Shares of Sunac advanced as much as 5.6 percent, the most since Jan. 21, and were 4.8 percent higher at HK$7.27 at the noon break. The stock, which was suspended on Jan. 30, resumed trading while Kaisa shares are still halted pending further announcements.
Sunac, which bought a 49.3 percent stake in Kaisa on Jan. 30, will make a general offer to buy the rest of the company at HK$1.80 a share, or 13 percent more than Kaisa’s last traded price, the companies said in a joint statement on Feb. 6. The deal helped Kaisa avoid a bond default while letting Sunac expand to southern Chinese cities such as Shenzhen, where Kaisa is based.
The acquisition is a “bargain purchase,” China International Capital Corp. analysts led by Eric Zhang said in a note on Monday. “Kaisa could help sustain Sunac’s high sales growth” with 34 million square meters (366 million square feet) of land inventory across 30 cities, they said.
Sino Life Insurance Co., the second-largest shareholder of Kaisa, will keep its 29.9 percent equity stake, according to the statement.
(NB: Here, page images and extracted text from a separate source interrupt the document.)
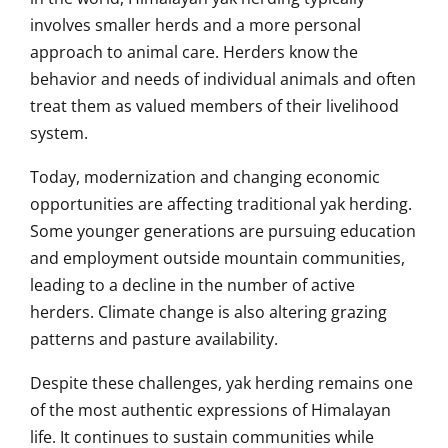
involves smaller herds and a more personal
approach to animal care. Herders know the
behavior and needs of individual animals and often
treat them as valued members of their livelihood
system.
Today, modernization and changing economic
opportunities are affecting traditional yak herding.
Some younger generations are pursuing education
and employment outside mountain communities,
leading to a decline in the number of active
herders. Climate change is also altering grazing
patterns and pasture availability.
Despite these challenges, yak herding remains one
of the most authentic expressions of Himalayan
life. It continues to sustain communities while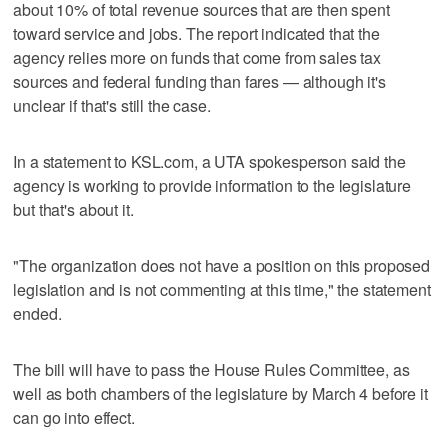
about 10% of total revenue sources that are then spent
toward service and jobs. The report indicated that the
agency relies more on funds that come from sales tax
sources and federal funding than fares — although it's
unclear if that's still the case.
In a statement to KSL.com, a UTA spokesperson said the
agency is working to provide information to the legislature
but that's about it.
"The organization does not have a position on this proposed
legislation and is not commenting at this time," the statement
ended.
The bill will have to pass the House Rules Committee, as
well as both chambers of the legislature by March 4 before it
can go into effect.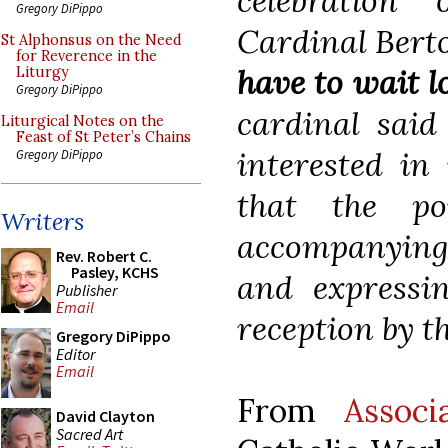
celebration 
Gregory DiPippo
Cardinal Berto
St Alphonsus on the Need
for Reverence in the
have to wait l
Liturgy
Gregory DiPippo
cardinal said
Liturgical Notes on the
Feast of St Peter’s Chains
interested in
Gregory DiPippo
that the po
Writers
accompanying 
Rev. Robert C.
Pasley, KCHS
and expressi
Publisher
Email
reception by t
Gregory DiPippo
Editor
Email
From
Associ
David Clayton
Sacred Art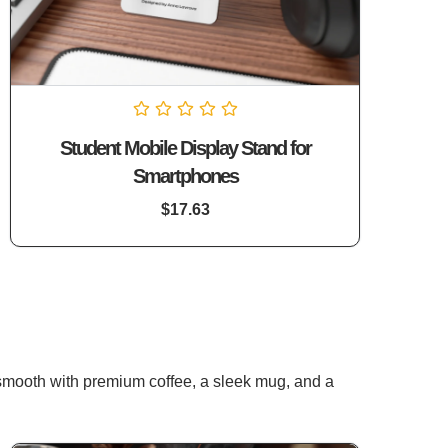
Rated
Student Mobile Display Stand for
0
out
Smartphones
of
5
$
17.63
 smooth with premium coffee, a sleek mug, and a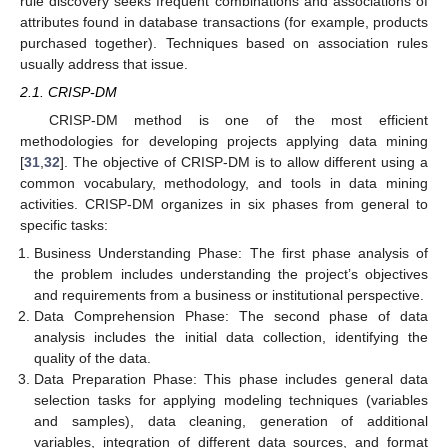
rule discovery seeks frequent combinations and associations of
attributes found in database transactions (for example, products
purchased together). Techniques based on association rules
usually address that issue.
2.1. CRISP-DM
CRISP-DM method is one of the most efficient
methodologies for developing projects applying data mining
[
31
,
32
]. The objective of CRISP-DM is to allow different using a
common vocabulary, methodology, and tools in data mining
activities. CRISP-DM organizes in six phases from general to
specific tasks:
Business Understanding Phase: The first phase analysis of
the problem includes understanding the project’s objectives
and requirements from a business or institutional perspective.
Data Comprehension Phase: The second phase of data
analysis includes the initial data collection, identifying the
quality of the data.
Data Preparation Phase: This phase includes general data
selection tasks for applying modeling techniques (variables
and samples), data cleaning, generation of additional
variables, integration of different data sources, and format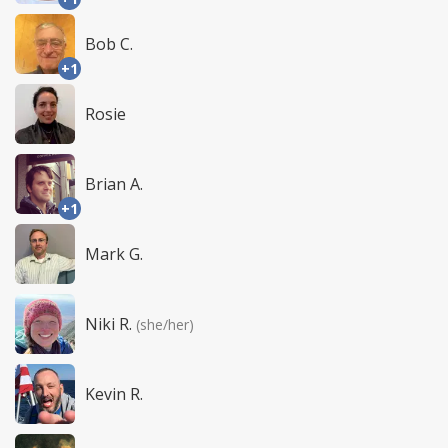
Bob C.
+1
Rosie
Brian A.
+1
Mark G.
Niki R.
(she/her)
Kevin R.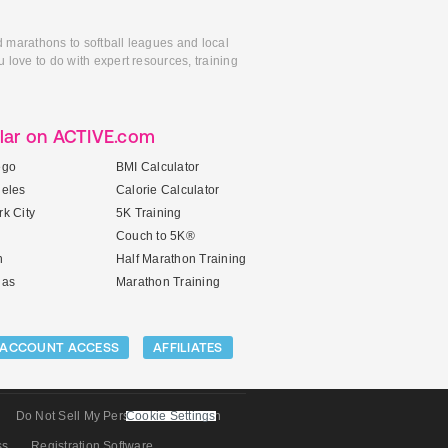
d marathons to softball leagues and local
 love to do with expert resources, training
lar on ACTIVE.com
ego
BMI Calculator
geles
Calorie Calculator
k City
5K Training
Couch to 5K®
n
Half Marathon Training
gas
Marathon Training
ACCOUNT ACCESS
AFFILIATES
Do Not Sell My Personal Information
Cookie Settings
ss
Registration Software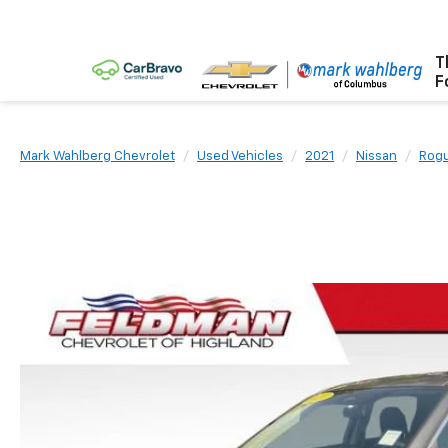
T
F
Mark Wahlberg Chevrolet
Used Vehicles
2021
Nissan
Rog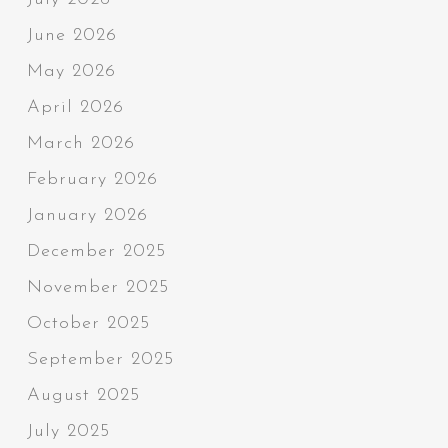
June 2026
May 2026
April 2026
March 2026
February 2026
January 2026
December 2025
November 2025
October 2025
September 2025
August 2025
July 2025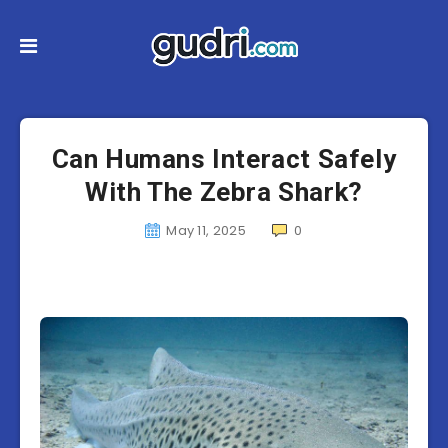
Can Humans Interact Safely
With The Zebra Shark?
May 11, 2025
0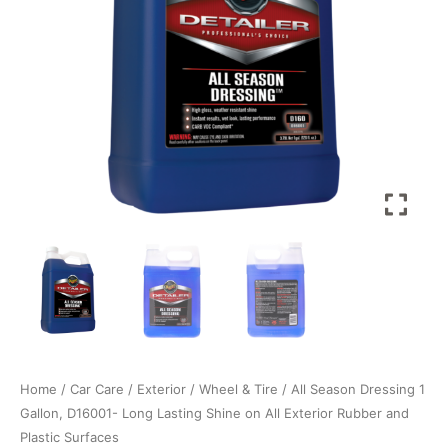
Home
/
Car Care
/
Exterior
/
Wheel & Tire
/ All Season Dressing 1
Gallon, D16001- Long Lasting Shine on All Exterior Rubber and
Plastic Surfaces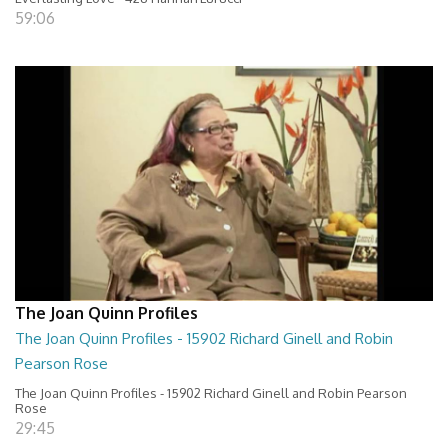
59:06
The Joan Quinn Profiles
The Joan Quinn Profiles - 15902 Richard Ginell and Robin
Pearson Rose
The Joan Quinn Profiles - 15902 Richard Ginell and Robin Pearson
Rose
29:45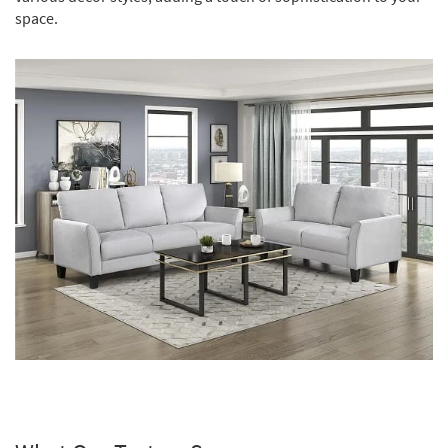
space.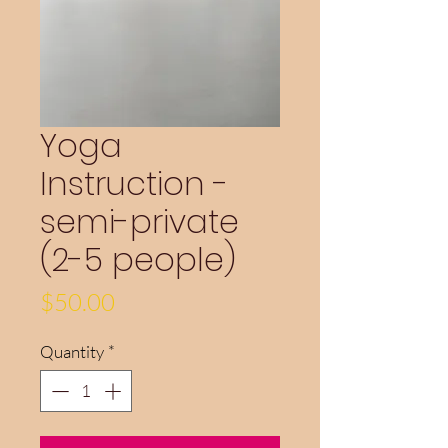
Yoga
Instruction -
semi-private
(2-5 people)
Price
$50.00
Quantity
*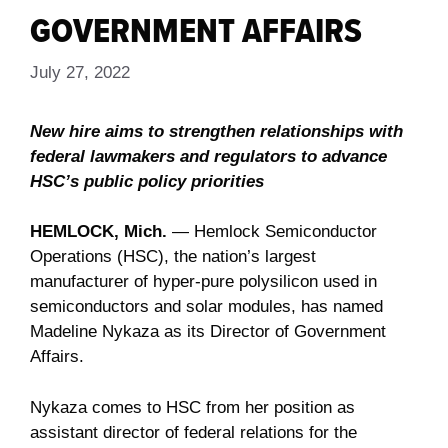
GOVERNMENT AFFAIRS
July 27, 2022
New hire aims to strengthen relationships with
federal lawmakers and regulators to advance
HSC’s public policy priorities
HEMLOCK, Mich.
― Hemlock Semiconductor
Operations (HSC), the nation’s largest
manufacturer of hyper-pure polysilicon used in
semiconductors and solar modules, has named
Madeline Nykaza as its Director of Government
Affairs.
Nykaza comes to HSC from her position as
assistant director of federal relations for the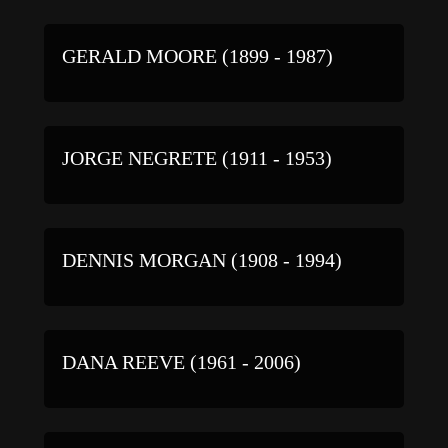
GERALD MOORE (1899 - 1987)
JORGE NEGRETE (1911 - 1953)
DENNIS MORGAN (1908 - 1994)
DANA REEVE (1961 - 2006)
The deal is conditional on Kaisa obtaining debt waivers, settling court applications, and resolving “irregularities” in its business, the companies said in the statement.
Kaisa’s fortunes started unraveling in December when the government blocked some of its apartment sales in Shenzhen. Sunac Chairman Sun Hongbin said in a Feb. 4 interview that he didn’t know whether the sales restrictions will be lifted. They are Kaisa’s best assets with gross margins of 50 percent to 60 percent, according to Citigroup Inc.
Kaisa’s 2020 dollar-denominated bonds fell 1.3 cents to 73.4 cents on the dollar, according to Bloomberg-compiled prices. The company’s $800 million of 8.875 percent 2018 notes slipped 1.5 cents to 73.2 cents.
“Investors could be worried about too many conditions Sunac attached to the general offer, such as the unblocking of Shenzhen units and the withdrawal of all court proceedings by creditors,” said Charles Macgregor, the Singapore-based head of Asia high-yield research at Lucror Analytics.
Sunac’s $400 million of 12.5 percent 2017 notes were little changed at 104.3 cents on the dollar as of 12:10 p.m. in Hong Kong.
“Given the rush, it is impossible that Sunac has completed comprehensive due diligence,” analysts led by Hugo Hou at Haitong Securities Co. wrote in a report on Monday. “There are some uncertainties ahead for the buyer.”
The Haitong analysts upgraded Kaisa’s stock rating to buy from sell because of Sunac’s acquisition. They kept a buy recommendation on Sunac.